Add new, lower level API #22

springmeyer · 2017-12-21T00:47:07Z

Context

Applications using gzip-hpp like node-cpp-skel (and apps based on it) need to work in as zero-copy way as possible. The common usecase we have is:

create a std::unique_ptr<std::string>
write a gzip encoded data to that std::string inside that ptr
pass the std::string ownership to node.js

This is described in detail at mapbox/node-cpp-skel#69. And mapbox/node-cpp-skel#67 also relates.

Problem

The current gzip API in master was designed by @GretaCB and @springmeyer to be simple and easy to use. However it does allow you to write to memory that is owned elsewhere. It only has the ability to create a new std::string.

Proposed Solution

So I think the best solution is what is proposed in this PR, which:

Keeps the existing API working without changes
Adds a new, lower level API that can be used by clients with high performance or zero copy needs.

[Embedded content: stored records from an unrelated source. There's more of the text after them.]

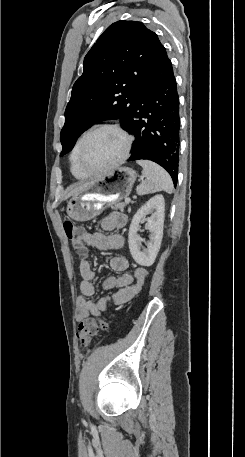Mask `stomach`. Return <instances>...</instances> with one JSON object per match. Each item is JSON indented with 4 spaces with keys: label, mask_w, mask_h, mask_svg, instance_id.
Masks as SVG:
<instances>
[{
    "label": "stomach",
    "mask_w": 245,
    "mask_h": 457,
    "mask_svg": "<svg viewBox=\"0 0 245 457\" xmlns=\"http://www.w3.org/2000/svg\"><path fill=\"white\" fill-rule=\"evenodd\" d=\"M136 180L134 168L119 166L105 176L96 178L81 192L73 194L68 200L66 212L74 220H91L103 212L115 200H122L131 192Z\"/></svg>",
    "instance_id": "obj_1"
}]
</instances>
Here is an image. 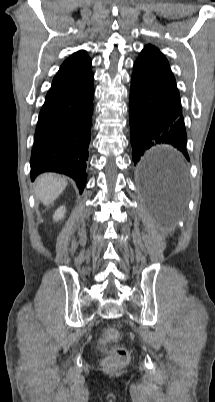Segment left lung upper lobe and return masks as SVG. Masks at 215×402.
<instances>
[{
  "label": "left lung upper lobe",
  "mask_w": 215,
  "mask_h": 402,
  "mask_svg": "<svg viewBox=\"0 0 215 402\" xmlns=\"http://www.w3.org/2000/svg\"><path fill=\"white\" fill-rule=\"evenodd\" d=\"M139 57L154 61L156 63L169 66V62L166 57L155 46L148 44L144 47Z\"/></svg>",
  "instance_id": "left-lung-upper-lobe-1"
}]
</instances>
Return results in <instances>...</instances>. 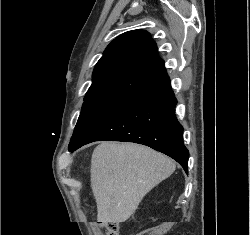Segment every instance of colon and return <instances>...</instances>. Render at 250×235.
Segmentation results:
<instances>
[{
    "instance_id": "1",
    "label": "colon",
    "mask_w": 250,
    "mask_h": 235,
    "mask_svg": "<svg viewBox=\"0 0 250 235\" xmlns=\"http://www.w3.org/2000/svg\"><path fill=\"white\" fill-rule=\"evenodd\" d=\"M100 226L106 235H119V226L117 222L104 221L100 222Z\"/></svg>"
}]
</instances>
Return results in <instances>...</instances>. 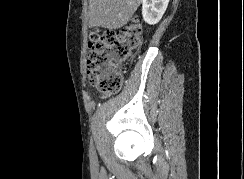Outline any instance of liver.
Listing matches in <instances>:
<instances>
[{
    "instance_id": "obj_1",
    "label": "liver",
    "mask_w": 244,
    "mask_h": 179,
    "mask_svg": "<svg viewBox=\"0 0 244 179\" xmlns=\"http://www.w3.org/2000/svg\"><path fill=\"white\" fill-rule=\"evenodd\" d=\"M142 0H89V24L117 30L129 22Z\"/></svg>"
}]
</instances>
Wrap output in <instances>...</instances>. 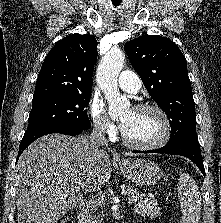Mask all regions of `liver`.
<instances>
[{
	"label": "liver",
	"mask_w": 221,
	"mask_h": 223,
	"mask_svg": "<svg viewBox=\"0 0 221 223\" xmlns=\"http://www.w3.org/2000/svg\"><path fill=\"white\" fill-rule=\"evenodd\" d=\"M88 136L50 134L33 142L15 168L18 223H55L89 191L110 179L105 148L90 146Z\"/></svg>",
	"instance_id": "liver-1"
}]
</instances>
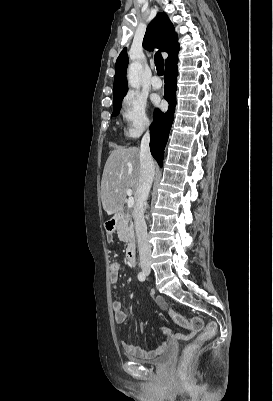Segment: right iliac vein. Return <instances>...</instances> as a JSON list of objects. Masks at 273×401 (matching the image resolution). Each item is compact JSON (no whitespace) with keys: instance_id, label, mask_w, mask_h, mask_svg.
I'll return each instance as SVG.
<instances>
[{"instance_id":"1","label":"right iliac vein","mask_w":273,"mask_h":401,"mask_svg":"<svg viewBox=\"0 0 273 401\" xmlns=\"http://www.w3.org/2000/svg\"><path fill=\"white\" fill-rule=\"evenodd\" d=\"M141 268H142V270L146 273L150 268H149V264H143L142 266H141Z\"/></svg>"}]
</instances>
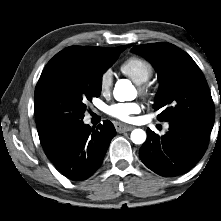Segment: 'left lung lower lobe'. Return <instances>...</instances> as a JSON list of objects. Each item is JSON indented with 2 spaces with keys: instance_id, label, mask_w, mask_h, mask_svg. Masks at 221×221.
<instances>
[{
  "instance_id": "0a47b994",
  "label": "left lung lower lobe",
  "mask_w": 221,
  "mask_h": 221,
  "mask_svg": "<svg viewBox=\"0 0 221 221\" xmlns=\"http://www.w3.org/2000/svg\"><path fill=\"white\" fill-rule=\"evenodd\" d=\"M209 133L187 122L169 123L162 137L147 130V140L139 150L146 167L161 176L188 172L204 155Z\"/></svg>"
}]
</instances>
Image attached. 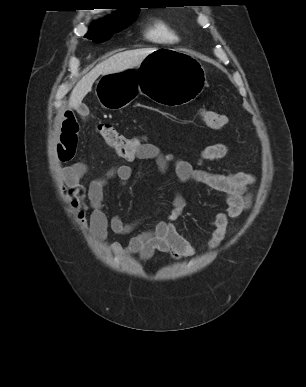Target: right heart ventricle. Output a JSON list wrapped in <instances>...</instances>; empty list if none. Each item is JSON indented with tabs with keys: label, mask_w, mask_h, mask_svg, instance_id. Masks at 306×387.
Here are the masks:
<instances>
[{
	"label": "right heart ventricle",
	"mask_w": 306,
	"mask_h": 387,
	"mask_svg": "<svg viewBox=\"0 0 306 387\" xmlns=\"http://www.w3.org/2000/svg\"><path fill=\"white\" fill-rule=\"evenodd\" d=\"M145 37L158 44H174L179 41L176 30L163 19L152 20L145 28Z\"/></svg>",
	"instance_id": "1"
}]
</instances>
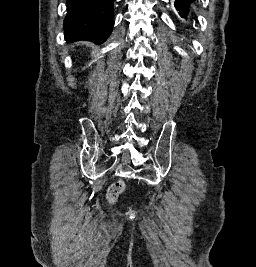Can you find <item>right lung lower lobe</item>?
<instances>
[{
    "label": "right lung lower lobe",
    "mask_w": 256,
    "mask_h": 267,
    "mask_svg": "<svg viewBox=\"0 0 256 267\" xmlns=\"http://www.w3.org/2000/svg\"><path fill=\"white\" fill-rule=\"evenodd\" d=\"M64 20L67 42L90 40L103 43L113 28L114 0H66Z\"/></svg>",
    "instance_id": "right-lung-lower-lobe-1"
}]
</instances>
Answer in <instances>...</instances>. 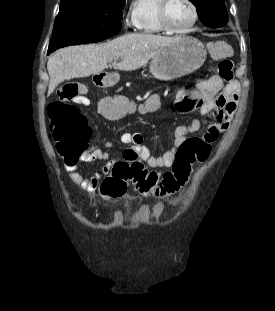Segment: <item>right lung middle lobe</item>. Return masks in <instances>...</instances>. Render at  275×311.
Wrapping results in <instances>:
<instances>
[{
  "label": "right lung middle lobe",
  "mask_w": 275,
  "mask_h": 311,
  "mask_svg": "<svg viewBox=\"0 0 275 311\" xmlns=\"http://www.w3.org/2000/svg\"><path fill=\"white\" fill-rule=\"evenodd\" d=\"M124 4L125 0H61L48 54L58 48L97 42L116 34L121 27Z\"/></svg>",
  "instance_id": "1"
}]
</instances>
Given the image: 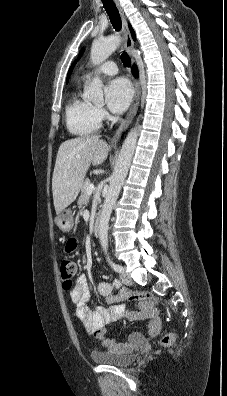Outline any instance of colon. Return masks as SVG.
Segmentation results:
<instances>
[{"label":"colon","instance_id":"1","mask_svg":"<svg viewBox=\"0 0 227 396\" xmlns=\"http://www.w3.org/2000/svg\"><path fill=\"white\" fill-rule=\"evenodd\" d=\"M59 271L61 275L62 286L66 291L72 290L74 287V277L76 273V264L68 258H64L59 262ZM130 299H146L152 304L163 305L164 302L157 296L151 293L131 294ZM176 340V333L169 332L161 338V345L163 347H170Z\"/></svg>","mask_w":227,"mask_h":396}]
</instances>
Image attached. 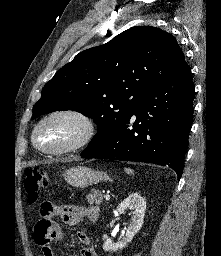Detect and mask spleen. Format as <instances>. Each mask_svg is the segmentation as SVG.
I'll use <instances>...</instances> for the list:
<instances>
[{
	"instance_id": "1",
	"label": "spleen",
	"mask_w": 221,
	"mask_h": 256,
	"mask_svg": "<svg viewBox=\"0 0 221 256\" xmlns=\"http://www.w3.org/2000/svg\"><path fill=\"white\" fill-rule=\"evenodd\" d=\"M125 171H126L128 174L133 173V170H132V169L126 168Z\"/></svg>"
}]
</instances>
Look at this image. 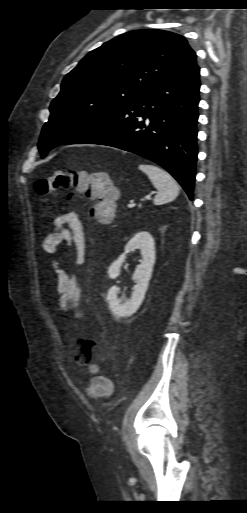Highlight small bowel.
Returning <instances> with one entry per match:
<instances>
[{"instance_id": "c3829d8e", "label": "small bowel", "mask_w": 247, "mask_h": 513, "mask_svg": "<svg viewBox=\"0 0 247 513\" xmlns=\"http://www.w3.org/2000/svg\"><path fill=\"white\" fill-rule=\"evenodd\" d=\"M70 245L73 250L74 263L82 265L86 260V239L84 227L75 212H68L56 217L51 230L42 240V249L47 254H56L63 245ZM57 275L56 291L60 296V309L63 312L73 311L76 318L83 319L80 310L81 287L77 278L64 267L60 260L53 261ZM93 347L92 342H87Z\"/></svg>"}]
</instances>
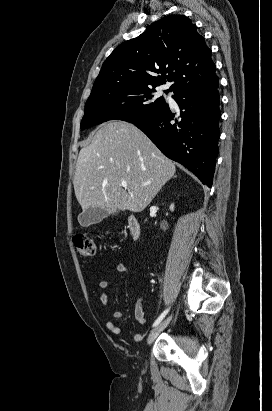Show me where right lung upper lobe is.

With the low level API it is now possible to:

write (both in compress and decompress) to an existing std::string by reference, which allows the caller to control the memory and allocation of this memory. An advantage here is that the caller may want to reuse this buffer as an arena or might want to pre-allocate lots of memory with reserve to ensure writing to this buffer does not require re-allocation.
~~resize the buffer only if needed~~

- confirms that arena constantly grows in size if the blocks of memory are bigger - all tests use low level api internally so all tests are testing it is working overall

… within them. Removed threading from benchmarks. Made lower level api safe to use by putting resize inside decompress method

springmeyer · 2018-01-09T19:14:24Z

include/gzip/decompress.hpp

@@ -90,8 +91,7 @@ std::string decompress(const char * data, std::size_t size)
 {
    Decompressor decomp;
    std::string output;
-    std::size_t uncompressed_size = decomp.decompress(output,data,size);
-    output.resize(uncompressed_size);
+    decomp.decompress(output,data,size);


The resize is done here rather than in the lower level API to avoid the cost of the resize in situations where you can pass the buffer along to an API that accepts a separate size argument. So, for a downstream usage of the buffer than only accepts a string, you'd obviously need to resize, but for an api that accepts const char *, std::size_t you don't need to resize and can use the buffer as it, and pass size_uncompressed to avoid the resize (and its cost). /cc @flippmoke

@springmeyer resize is required otherwise the length of the string will be too long. It will be an invalid decompression. By default resize() will fill new characters in the loop prior to the default value for new char(). This actually extends the size of the buffer in the start of our decompression loop, which is required as the data must be preallocated and assigned in a std::string so it is not writing to potential areas larger then size(). However, after we are done we may not have used all the space that was allocated and assigned. This will leave an extended set of data on our buffer (set to new char()) that is no a valid part of our decompressed data. This must be trimmed down with our final resize().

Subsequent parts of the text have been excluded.